- **Aim of the task**:
Report how many lines in the entries below hold the word "Gewöhnliche". Your answer is that number alone.

- **Data extracts**:
_____

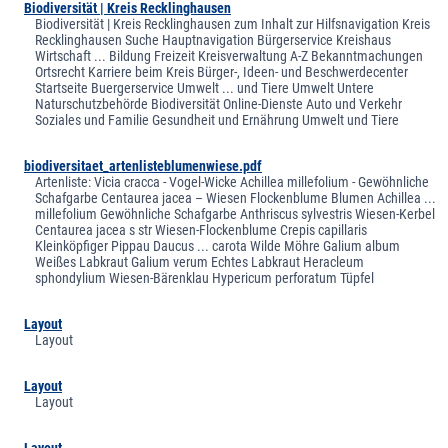
Biodiversität | Kreis Recklinghausen
Biodiversität | Kreis Recklinghausen zum Inhalt zur Hilfsnavigation Kreis
Recklinghausen Suche Hauptnavigation Bürgerservice Kreishaus
Wirtschaft ... Bildung Freizeit Kreisverwaltung A-Z Bekanntmachungen
Ortsrecht Karriere beim Kreis Bürger-, Ideen- und Beschwerdecenter
Startseite Buergerservice Umwelt ... und Tiere Umwelt Untere
Naturschutzbehörde Biodiversität Online-Dienste Auto und Verkehr
Soziales und Familie Gesundheit und Ernährung Umwelt und Tiere
biodiversitaet_artenlisteblumenwiese.pdf
Artenliste: Vicia cracca - Vogel-Wicke Achillea millefolium - Gewöhnliche
Schafgarbe Centaurea jacea – Wiesen Flockenblume Blumen Achillea ...
millefolium Gewöhnliche Schafgarbe Anthriscus sylvestris Wiesen-Kerbel
Centaurea jacea s str Wiesen-Flockenblume Crepis capillaris
Kleinköpfiger Pippau Daucus ... carota Wilde Möhre Galium album
Weißes Labkraut Galium verum Echtes Labkraut Heracleum
sphondylium Wiesen-Bärenklau Hypericum perforatum Tüpfel
Layout
Layout
Layout
Layout
Layout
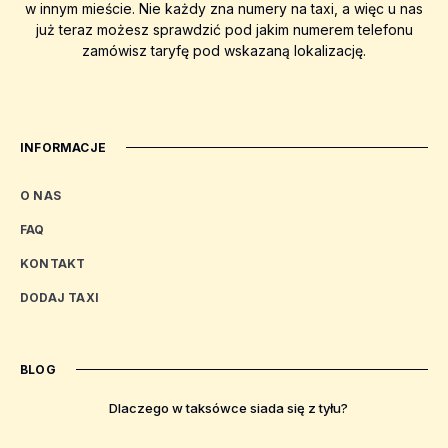
w innym mieście. Nie każdy zna numery na taxi, a więc u nas
już teraz możesz sprawdzić pod jakim numerem telefonu
zamówisz taryfę pod wskazaną lokalizację.
INFORMACJE
O NAS
FAQ
KONTAKT
DODAJ TAXI
BLOG
Dlaczego w taksówce siada się z tyłu?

_____

- **Answer to the problem**:
2